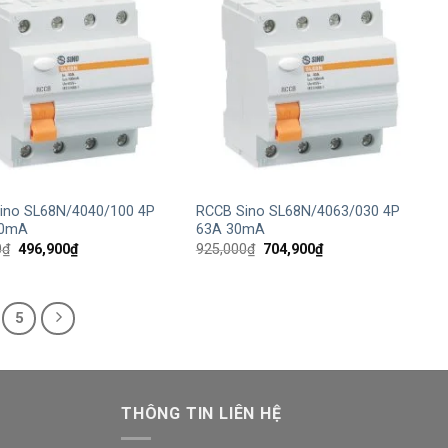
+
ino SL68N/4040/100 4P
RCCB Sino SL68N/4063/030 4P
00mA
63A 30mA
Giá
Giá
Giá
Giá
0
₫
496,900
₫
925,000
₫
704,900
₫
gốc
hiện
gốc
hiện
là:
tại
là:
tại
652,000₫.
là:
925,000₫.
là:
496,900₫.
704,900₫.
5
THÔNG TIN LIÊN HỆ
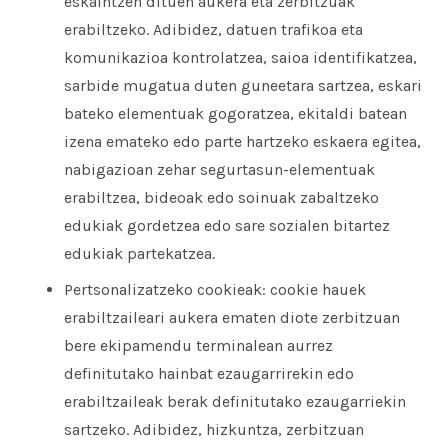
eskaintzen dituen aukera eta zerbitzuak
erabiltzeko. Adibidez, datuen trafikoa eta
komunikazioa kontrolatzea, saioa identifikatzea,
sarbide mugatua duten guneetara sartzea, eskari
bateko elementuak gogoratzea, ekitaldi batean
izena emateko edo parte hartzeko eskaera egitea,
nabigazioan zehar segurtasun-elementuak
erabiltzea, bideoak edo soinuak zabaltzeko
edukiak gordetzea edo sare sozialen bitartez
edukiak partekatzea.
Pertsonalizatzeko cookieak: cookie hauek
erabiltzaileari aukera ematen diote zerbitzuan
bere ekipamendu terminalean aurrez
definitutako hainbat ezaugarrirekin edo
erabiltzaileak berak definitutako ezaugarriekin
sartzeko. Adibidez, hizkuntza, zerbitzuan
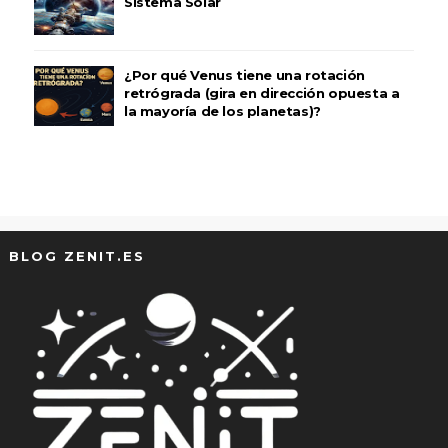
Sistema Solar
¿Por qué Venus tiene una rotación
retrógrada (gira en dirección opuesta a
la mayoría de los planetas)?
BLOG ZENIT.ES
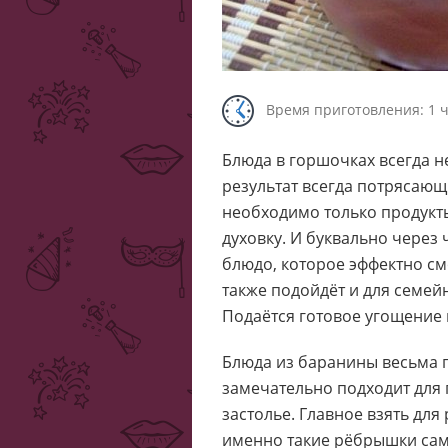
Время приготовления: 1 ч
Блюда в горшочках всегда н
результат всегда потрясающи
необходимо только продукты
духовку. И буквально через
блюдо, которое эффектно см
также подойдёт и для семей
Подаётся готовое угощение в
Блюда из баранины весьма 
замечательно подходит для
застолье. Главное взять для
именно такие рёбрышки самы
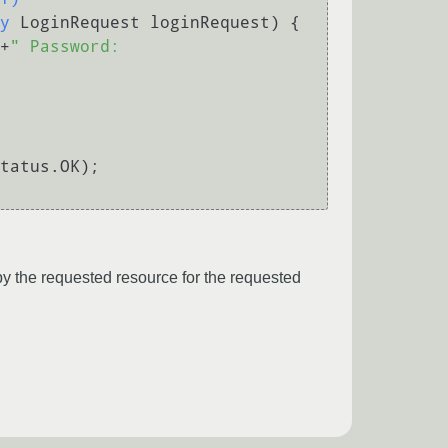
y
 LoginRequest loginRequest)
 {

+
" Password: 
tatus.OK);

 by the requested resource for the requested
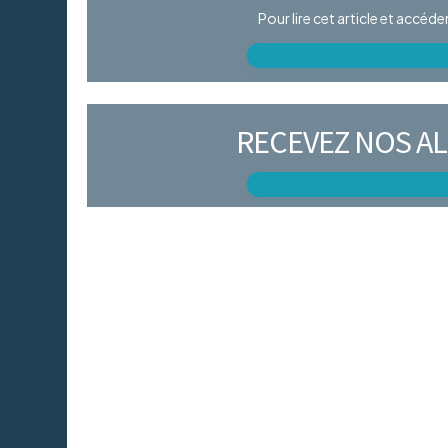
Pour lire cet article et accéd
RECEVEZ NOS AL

§ §

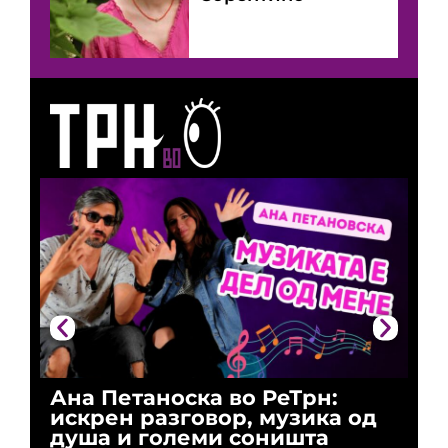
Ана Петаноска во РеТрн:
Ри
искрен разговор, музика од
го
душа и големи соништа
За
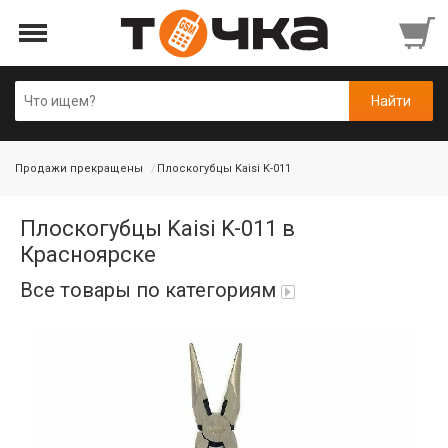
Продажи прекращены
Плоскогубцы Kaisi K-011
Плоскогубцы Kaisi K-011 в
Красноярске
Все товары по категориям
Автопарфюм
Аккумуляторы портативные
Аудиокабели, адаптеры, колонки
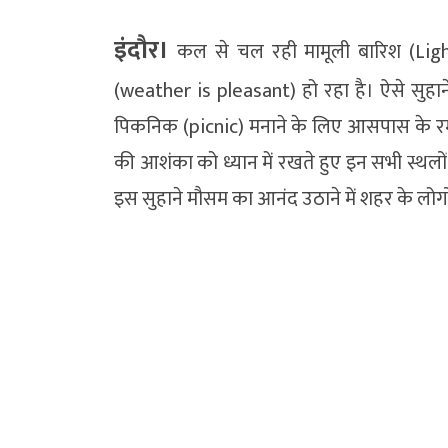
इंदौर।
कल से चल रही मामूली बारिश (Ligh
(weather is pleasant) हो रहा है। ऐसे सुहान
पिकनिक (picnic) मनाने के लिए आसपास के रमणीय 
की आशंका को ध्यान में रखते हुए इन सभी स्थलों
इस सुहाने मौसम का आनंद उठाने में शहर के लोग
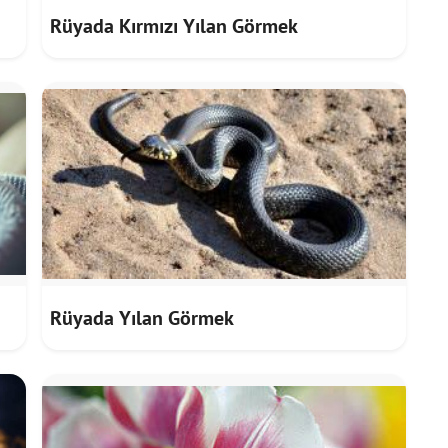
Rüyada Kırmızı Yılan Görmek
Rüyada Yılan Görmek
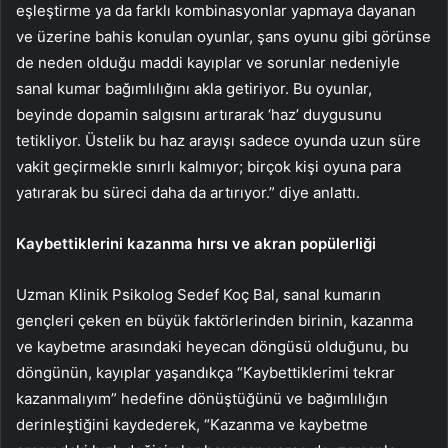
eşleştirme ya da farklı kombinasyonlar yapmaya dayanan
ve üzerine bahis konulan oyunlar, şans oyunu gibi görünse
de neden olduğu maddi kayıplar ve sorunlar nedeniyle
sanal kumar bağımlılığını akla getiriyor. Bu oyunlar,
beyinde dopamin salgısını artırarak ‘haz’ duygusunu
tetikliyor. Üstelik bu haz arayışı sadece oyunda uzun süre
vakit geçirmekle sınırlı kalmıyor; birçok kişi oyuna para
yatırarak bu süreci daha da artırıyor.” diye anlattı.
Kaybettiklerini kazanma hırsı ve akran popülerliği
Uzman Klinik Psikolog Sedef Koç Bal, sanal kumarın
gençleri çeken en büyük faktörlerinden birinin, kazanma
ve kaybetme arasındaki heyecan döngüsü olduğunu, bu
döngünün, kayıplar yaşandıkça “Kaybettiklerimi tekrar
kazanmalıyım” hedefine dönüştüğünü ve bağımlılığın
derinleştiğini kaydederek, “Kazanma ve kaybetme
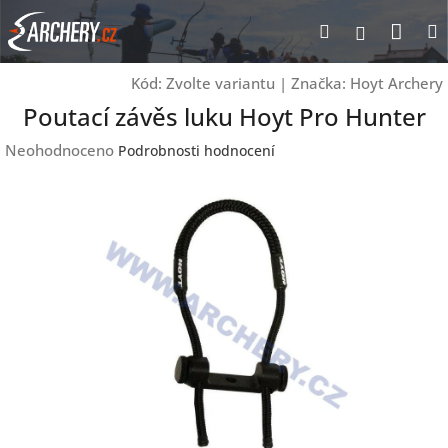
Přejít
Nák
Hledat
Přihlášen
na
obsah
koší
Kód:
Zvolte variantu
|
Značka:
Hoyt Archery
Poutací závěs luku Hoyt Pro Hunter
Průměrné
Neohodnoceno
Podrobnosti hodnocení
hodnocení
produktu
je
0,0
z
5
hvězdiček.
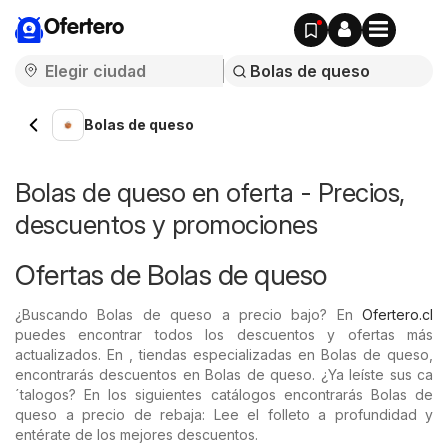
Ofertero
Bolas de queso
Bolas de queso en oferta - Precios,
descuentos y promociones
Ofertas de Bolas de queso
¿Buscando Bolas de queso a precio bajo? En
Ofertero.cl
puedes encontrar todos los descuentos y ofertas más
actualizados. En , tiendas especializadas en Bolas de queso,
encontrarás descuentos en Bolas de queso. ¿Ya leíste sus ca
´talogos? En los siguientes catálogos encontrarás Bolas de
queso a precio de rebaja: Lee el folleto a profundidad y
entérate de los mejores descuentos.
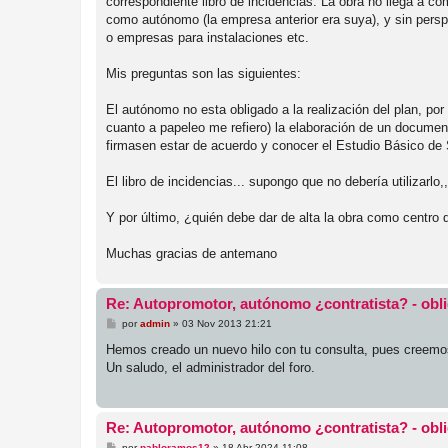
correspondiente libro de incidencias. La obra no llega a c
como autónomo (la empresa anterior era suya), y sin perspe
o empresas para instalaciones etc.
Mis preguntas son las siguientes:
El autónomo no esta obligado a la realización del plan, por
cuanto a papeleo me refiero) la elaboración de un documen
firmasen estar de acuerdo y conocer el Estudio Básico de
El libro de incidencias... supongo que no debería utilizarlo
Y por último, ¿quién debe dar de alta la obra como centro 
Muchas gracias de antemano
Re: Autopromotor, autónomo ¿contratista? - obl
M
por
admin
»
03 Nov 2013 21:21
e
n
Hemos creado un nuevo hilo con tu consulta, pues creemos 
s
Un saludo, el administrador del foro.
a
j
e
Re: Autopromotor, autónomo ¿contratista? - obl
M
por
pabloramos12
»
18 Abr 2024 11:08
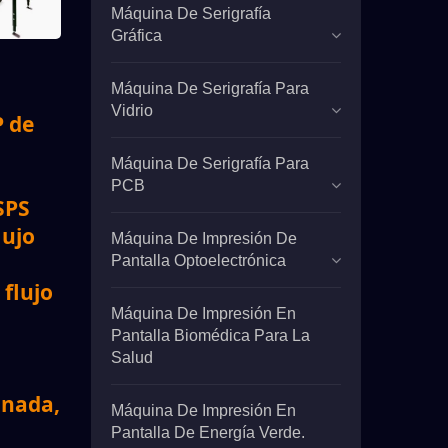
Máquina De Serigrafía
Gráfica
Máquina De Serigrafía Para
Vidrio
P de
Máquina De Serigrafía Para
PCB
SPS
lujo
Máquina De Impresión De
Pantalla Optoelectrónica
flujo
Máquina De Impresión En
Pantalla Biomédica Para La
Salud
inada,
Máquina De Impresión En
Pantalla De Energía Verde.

§ §

AIM OF THE EXERCISE: Across the material above, how many lines include the string "definitutako"? Only the number is wanted.

SOLUTION FOR THIS EXERCISE: 2